Diario Vasco

Nicosia, 17 jul (EFE).- La ministra francesa de Defensa, Florence Parly, inspeccionó hoy en Larnaca las fragatas galas que participan en la misión de las Fuerzas de la ONU en el Líbano (UNFIL) y abordó con el Gobierno de Nicosia las amenazas de Turquía por las perforaciones de un consorcio franco-italiano en aguas chipriotas.

La visita, según medios locales, sirvió de apoyo político a las perforaciones que la empresa francesa Total ha iniciado en el Bloque 11 de la Zona Económica Exclusiva (ZEE) de Chipre en medio de las amenazas por parte de Ankara, que se opone firmemente al derecho legal de Chipre a efectuar exploraciones energéticas.

"Pude informar a la ministra de lo que estamos haciendo como Gobierno, brindando apoyo a los trabajos en curso de la perforación por parte de la compañía francesa Total", dijo el ministro de Defensa chipriota, Jristóforos Fokaidis, según un comunicado emitido al término de la reunión.

"Trabajamos en colaboración con las compañías que tienen licencias, con los países interesados, siempre según el derecho internacional, lejos de tensiones o intensidad retórica, con el firme objetivo de completar los planes energéticos tal y como han sido programados", añadió el ministro.

La visita de la ministra francesa se produce en un momento en el que los planes energéticos de Chipre desencadenaron nuevamente las amenazas de Turquía que, poco antes de la llegada del buque encargado de las perforaciones, anunció que iba a realizar ejercicios navales en el oeste de la isla.

Turquía insiste en que los yacimientos de gas no deben explorarse antes de llegar a un acuerdo entre las autoridades de la parte greco-chipriota y la turco-chipriota, ya que los recursos "pertenecen a toda la isla".

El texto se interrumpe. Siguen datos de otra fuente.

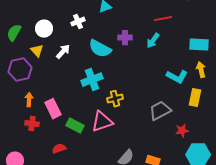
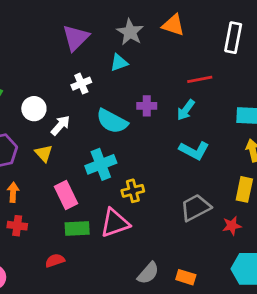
white circle: (44, 29) -> (34, 109), moved
yellow triangle: (37, 51) -> (44, 153), moved
cyan L-shape: (177, 77) -> (194, 150), moved
pink rectangle: (53, 109) -> (66, 195), moved
green rectangle: (75, 126) -> (77, 228), turned -30
red star: (182, 131) -> (232, 226), moved

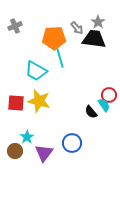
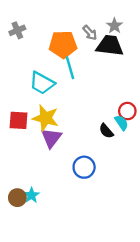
cyan star: (27, 137) -> (31, 195), moved
brown circle: (15, 151) -> (17, 198), moved
purple triangle: (44, 153) -> (51, 138), moved

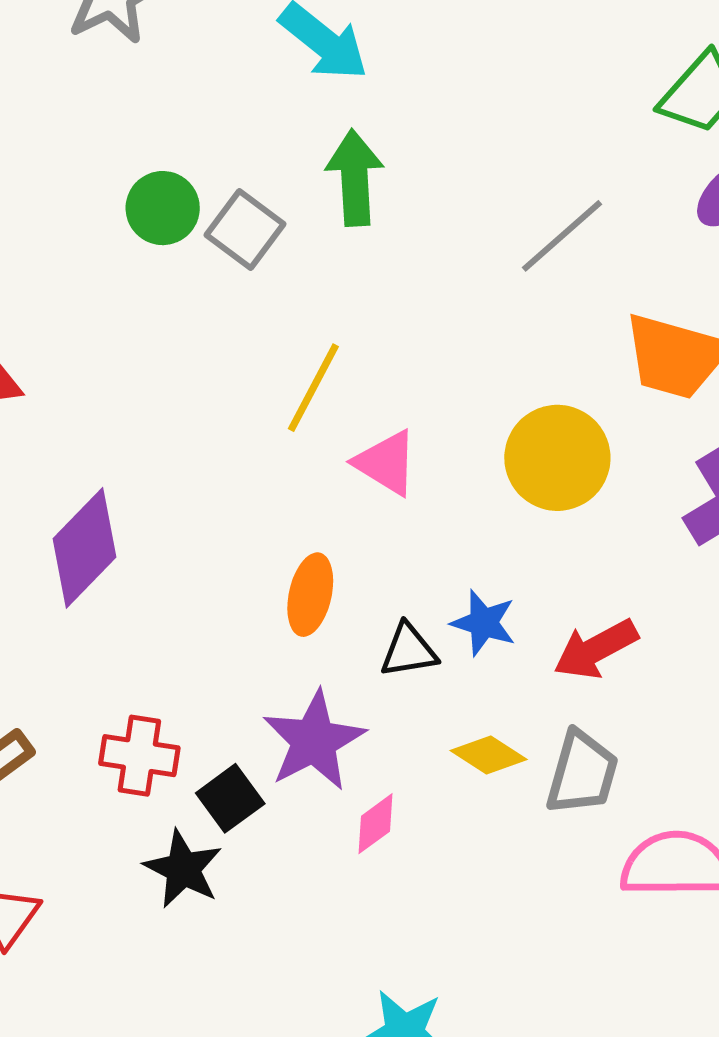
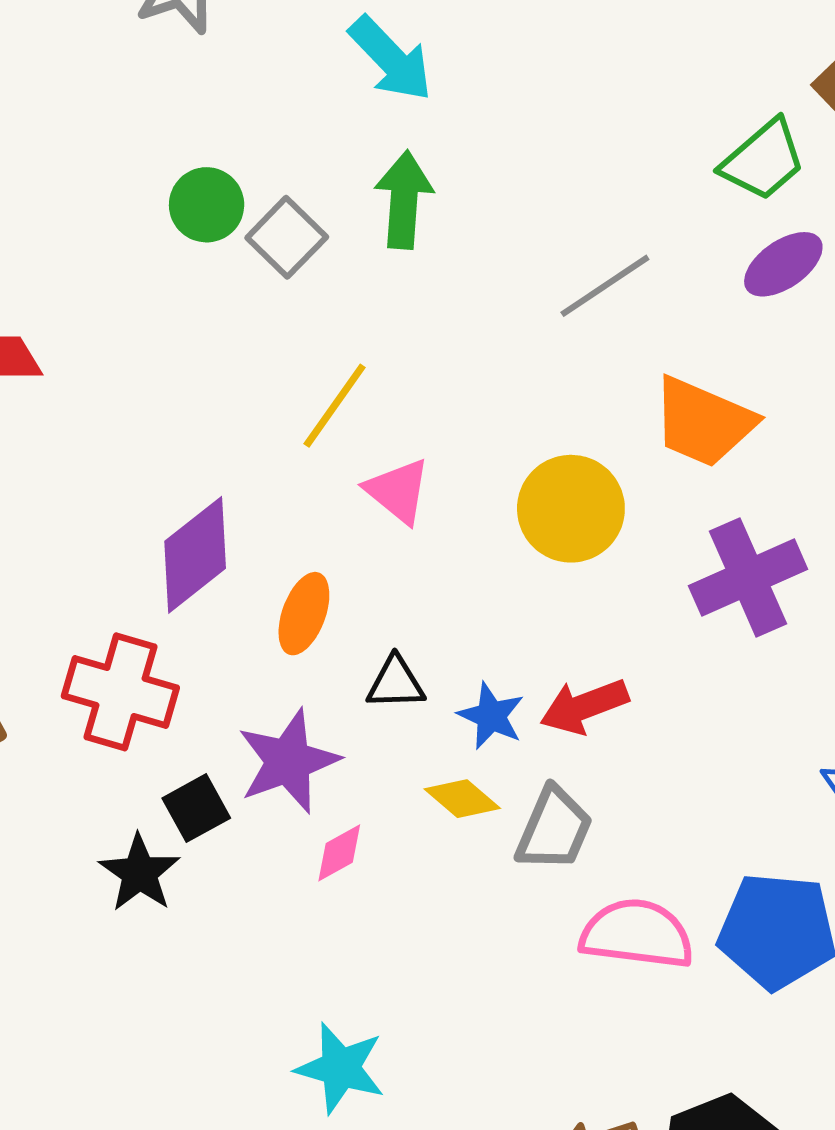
purple diamond: (85, 548) -> (195, 555), moved
blue star: (483, 623) -> (491, 716), moved
red cross: (139, 756) -> (120, 692), moved, size x1.4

El West Capella, un buque perforador bajo bandera de Panamá, comisionado por el consorcio franco-italiano formado por las empresas Total (Francia) y ENI (Italia) que adquirió el pasado marzo la licencia, llegó la semana pasada al llamado bloque 11, al sur de la isla dividida.

El bloque 11 se encuentra a unos 180 kilómetros de la costa sur de Chipre y dista tan solo unos 40 kilómetros del bloque egipcio Zohr, donde en 2015 la italiana ENI descubrió un yacimiento de gas considerado el más grande del Mediterráneo.

La cercanía del bloque 11 al egipcio Zohr desató optimismo entre los expertos, mientras que el Gobierno chipriota se ha mantenido discreto en sus declaraciones a la espera de que se concreten los resultados de los trabajos, además de para evitar mayores reacciones de Turquía.

"Seguimos teniendo los pies en la tierra y estamos enfocados en conducir una perforación exploratoria de forma segura en el bloque 11", dijo en recientes declaraciones el ministro chipriota de Energía, Yorgos Lakotripis.

No es la primera vez que Turquía, que ocupa el tercio septentrional de esta isla mediterránea, se opone a la decisión de Chipre de realizar exploraciones en sus aguas territoriales.

En 2013 mandó un barco a la ZEE de Chipre para llevar a cabo exploraciones sísmicas, lo que causó la interrupción de las negociaciones de paz para la reunificación de Chipre.

Tras el fracaso de las negociaciones entre greco y turcochipriotas el pasado 7 de julio en Crans-Montana (Suiza), en las que participaron también Turquía, Grecia y Reino Unido en calidad de garantes de Chipre, la marina turca anunció que había enviado una fragata a aguas de Chipre para observar al West Capella.